Because the Court lacks federal jurisdiction herein it would be improper for the Court to grant a partial summary judgment dismissing the bulk of the plaintiff’s demands, and then remand the remaining claim for $2,000 to the state court. In other similar cases ordering remand under similar facts, the judgment of the court ordered remand only without ruling on any pending motions to dismiss or for summary judgment. E.g. North American Transportation Co. v. Morrison, supra; Wiggins v. N. Amer. Equit. Life Assur. Co., supra; Melkus v. Allstate Ins. Co., supra; Sadler v. Penn. Refining Co., 31 F.Supp. 1 (W.D.S.Car.1940); Stone v. Central Surety & Ins. Corp., 51 F.Supp. 432 (S.D.N.Y.1943). Almost directly analogous to the case pending before the Court is Jeter v. Jim Walter Homes, Inc., 414 F.Supp. 791 (W.D.Okla.1976). In the Jeter case, the plaintiff sought various items of damage for breach of an employment contract. His claim included a sum for future wages, without which the requisite jurisdictional amount was nonexistent. The defendant moved for summary judgment. The court found that the plaintiff was not entitled to payment for his lost future wages. However, the court noticed sua sponte that because of this the court lacked jurisdiction. Although the court found that the plaintiff was not entitled to recover for future wages, the judgment only ordered remand of the case, without reference to any other disposition of that claim and without reference to the motion for summary judgment.
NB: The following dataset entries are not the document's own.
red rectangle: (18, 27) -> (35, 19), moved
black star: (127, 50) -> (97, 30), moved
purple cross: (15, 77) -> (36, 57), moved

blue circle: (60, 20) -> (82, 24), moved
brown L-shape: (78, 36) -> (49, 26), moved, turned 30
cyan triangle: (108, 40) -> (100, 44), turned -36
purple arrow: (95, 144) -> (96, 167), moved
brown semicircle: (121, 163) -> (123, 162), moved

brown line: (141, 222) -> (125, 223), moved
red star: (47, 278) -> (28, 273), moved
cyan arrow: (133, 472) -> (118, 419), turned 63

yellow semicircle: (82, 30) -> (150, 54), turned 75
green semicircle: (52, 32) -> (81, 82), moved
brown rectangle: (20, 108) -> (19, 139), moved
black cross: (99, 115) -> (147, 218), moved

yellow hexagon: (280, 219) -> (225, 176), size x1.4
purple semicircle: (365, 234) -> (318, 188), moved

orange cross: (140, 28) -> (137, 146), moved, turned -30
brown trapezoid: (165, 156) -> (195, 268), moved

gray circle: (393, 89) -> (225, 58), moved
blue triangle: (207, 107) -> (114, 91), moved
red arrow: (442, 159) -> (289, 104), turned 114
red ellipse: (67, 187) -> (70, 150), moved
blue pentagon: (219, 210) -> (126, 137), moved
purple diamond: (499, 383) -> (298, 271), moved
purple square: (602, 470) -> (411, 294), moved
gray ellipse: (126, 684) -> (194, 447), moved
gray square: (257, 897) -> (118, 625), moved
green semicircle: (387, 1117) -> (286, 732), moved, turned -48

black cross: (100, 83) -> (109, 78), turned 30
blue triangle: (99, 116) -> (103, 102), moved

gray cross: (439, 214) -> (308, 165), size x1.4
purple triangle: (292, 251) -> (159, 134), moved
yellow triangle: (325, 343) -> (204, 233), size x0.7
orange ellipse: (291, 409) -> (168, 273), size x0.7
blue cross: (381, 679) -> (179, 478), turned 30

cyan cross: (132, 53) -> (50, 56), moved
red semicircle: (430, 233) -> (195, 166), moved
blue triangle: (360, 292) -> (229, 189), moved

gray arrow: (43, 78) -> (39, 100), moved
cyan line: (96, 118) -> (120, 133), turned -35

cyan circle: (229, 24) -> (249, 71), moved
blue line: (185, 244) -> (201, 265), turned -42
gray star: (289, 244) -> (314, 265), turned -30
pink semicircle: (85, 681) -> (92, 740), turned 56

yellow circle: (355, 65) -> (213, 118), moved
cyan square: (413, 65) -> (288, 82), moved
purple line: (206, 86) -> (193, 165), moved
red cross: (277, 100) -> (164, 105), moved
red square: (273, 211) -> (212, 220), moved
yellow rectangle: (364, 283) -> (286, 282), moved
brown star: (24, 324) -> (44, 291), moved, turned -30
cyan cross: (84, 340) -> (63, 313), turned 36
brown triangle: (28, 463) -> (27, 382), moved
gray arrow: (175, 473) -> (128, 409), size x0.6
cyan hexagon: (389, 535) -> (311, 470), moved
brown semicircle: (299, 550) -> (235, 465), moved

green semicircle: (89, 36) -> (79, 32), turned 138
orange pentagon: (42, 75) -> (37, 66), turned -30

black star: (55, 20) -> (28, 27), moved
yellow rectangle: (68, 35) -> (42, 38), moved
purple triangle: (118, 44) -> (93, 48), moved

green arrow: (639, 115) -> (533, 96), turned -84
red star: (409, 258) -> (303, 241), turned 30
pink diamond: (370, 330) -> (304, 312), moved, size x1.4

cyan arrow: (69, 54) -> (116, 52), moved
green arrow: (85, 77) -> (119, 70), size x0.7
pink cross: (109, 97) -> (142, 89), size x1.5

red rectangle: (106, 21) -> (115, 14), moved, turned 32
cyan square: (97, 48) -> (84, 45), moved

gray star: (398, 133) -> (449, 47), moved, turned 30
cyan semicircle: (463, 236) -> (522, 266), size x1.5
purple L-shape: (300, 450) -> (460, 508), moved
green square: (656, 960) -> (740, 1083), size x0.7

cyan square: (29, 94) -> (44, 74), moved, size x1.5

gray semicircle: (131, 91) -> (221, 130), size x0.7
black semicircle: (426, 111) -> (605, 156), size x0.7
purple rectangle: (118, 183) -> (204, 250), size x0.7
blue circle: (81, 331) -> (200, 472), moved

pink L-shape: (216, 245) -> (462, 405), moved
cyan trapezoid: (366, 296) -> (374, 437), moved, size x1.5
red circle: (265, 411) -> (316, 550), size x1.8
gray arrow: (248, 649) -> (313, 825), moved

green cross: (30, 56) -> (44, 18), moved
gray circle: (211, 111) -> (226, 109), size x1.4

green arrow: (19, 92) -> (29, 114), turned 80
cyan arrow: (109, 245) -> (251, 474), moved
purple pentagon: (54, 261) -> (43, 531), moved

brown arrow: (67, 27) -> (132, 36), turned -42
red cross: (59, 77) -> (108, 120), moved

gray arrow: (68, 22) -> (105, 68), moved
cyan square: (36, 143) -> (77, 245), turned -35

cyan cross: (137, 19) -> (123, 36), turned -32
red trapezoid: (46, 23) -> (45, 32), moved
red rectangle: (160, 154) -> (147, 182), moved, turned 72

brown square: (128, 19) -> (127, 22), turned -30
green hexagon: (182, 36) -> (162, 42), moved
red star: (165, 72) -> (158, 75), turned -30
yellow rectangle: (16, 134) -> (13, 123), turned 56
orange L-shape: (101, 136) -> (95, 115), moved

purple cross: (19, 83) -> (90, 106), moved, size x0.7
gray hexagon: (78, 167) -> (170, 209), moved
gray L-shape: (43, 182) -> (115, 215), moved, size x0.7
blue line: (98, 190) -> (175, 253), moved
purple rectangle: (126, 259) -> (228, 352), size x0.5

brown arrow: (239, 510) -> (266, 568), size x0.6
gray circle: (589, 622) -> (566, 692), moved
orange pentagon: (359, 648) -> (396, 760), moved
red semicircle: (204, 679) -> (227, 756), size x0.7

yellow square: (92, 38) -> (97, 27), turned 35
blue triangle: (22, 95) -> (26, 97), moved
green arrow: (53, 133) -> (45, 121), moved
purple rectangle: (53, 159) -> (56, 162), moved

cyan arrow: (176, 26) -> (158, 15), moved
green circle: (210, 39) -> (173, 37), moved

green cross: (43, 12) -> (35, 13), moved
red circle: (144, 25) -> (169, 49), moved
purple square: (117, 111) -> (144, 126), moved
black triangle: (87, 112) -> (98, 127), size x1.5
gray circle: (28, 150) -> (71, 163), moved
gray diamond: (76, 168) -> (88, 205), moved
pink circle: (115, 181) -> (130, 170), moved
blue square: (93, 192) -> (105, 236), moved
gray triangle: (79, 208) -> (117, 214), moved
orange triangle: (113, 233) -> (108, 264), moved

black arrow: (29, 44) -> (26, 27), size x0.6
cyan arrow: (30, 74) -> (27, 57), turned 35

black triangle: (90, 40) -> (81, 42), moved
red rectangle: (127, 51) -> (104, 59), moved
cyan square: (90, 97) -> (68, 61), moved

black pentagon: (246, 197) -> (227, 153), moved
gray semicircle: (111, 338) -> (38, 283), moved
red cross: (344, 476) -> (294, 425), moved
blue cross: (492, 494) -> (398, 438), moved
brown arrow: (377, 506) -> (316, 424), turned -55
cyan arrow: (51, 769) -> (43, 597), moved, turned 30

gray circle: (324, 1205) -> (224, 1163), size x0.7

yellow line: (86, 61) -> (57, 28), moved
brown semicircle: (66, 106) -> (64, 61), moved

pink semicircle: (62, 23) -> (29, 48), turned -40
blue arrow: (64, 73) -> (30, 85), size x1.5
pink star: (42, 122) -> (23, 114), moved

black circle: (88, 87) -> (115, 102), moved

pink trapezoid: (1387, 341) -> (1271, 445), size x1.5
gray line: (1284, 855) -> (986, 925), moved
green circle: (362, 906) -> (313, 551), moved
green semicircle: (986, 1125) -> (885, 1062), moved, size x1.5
This Court’s conclusion that the Court must remand the case after a finding that the requisite jurisdictional amount is lacking without ruling on a pending motion for summary judgment is supported by the following analysis in 10 C. Wright and A. [643]*643Miller, Federal Practice and Procedure § 2713 at 391 and 404-405:
“A motion under Rule 12(b) usually raises a matter of abatement and a dismissal for any of the reasons listed in that rule will not prevent the claim from being reasserted once the defect is remedied. Thus a motion to dismiss for lack of subject matter or personal jurisdiction ... only contemplates a dismissal of the proceeding, not a judgement on the merits for either party...”
******
“... If the court has no jurisdiction, it has no power to enter a judgement on the merits and must dismiss the action. In addition, a dismissal for want of jurisdiction has no res judicata effect and the same action subsequently may be brought in a court of competent jurisdiction. A summary judgement, on the other hand, is on the merits and purports to have a res judicata effect on any later action. ..”
The Fifth Circuit Court of Appeals has also repeatedly stated that where a court does not have subject matter jurisdiction, whether for lack of jurisdictional amount or otherwise, the court does not have the power to render a summary judgment in that case. Heyward v. Public Housing Authority, 238 F.2d 689 (5 Cir. 1956); Dassinger v. So. Central Bell Telephone Co., 505 F.2d 672 (5 Cir. 1974); Boudloche v. Conoco Oil Corp., 615 F.2d 687 (5 Cir. 1980). Since the Court has no jurisdiction in the matter sub judice, it may enter no judgment on the merits. Although the Court’s decision to remand may leave this Court powerless to direct the subsequent course of the action in the state court proceeding, the case must be remanded to state court.
Therefore, the Court having found that plaintiff, as a matter of law, is limited to a recovery of $2,000, and thus, the Court does not have jurisdiction under 28 U.S.C. § 1332, the Court on its own motion hereby remands this suit to the 18th Judicial District Court for the Parish of West Baton Rouge, Louisiana.
Judgment shall be entered accordingly.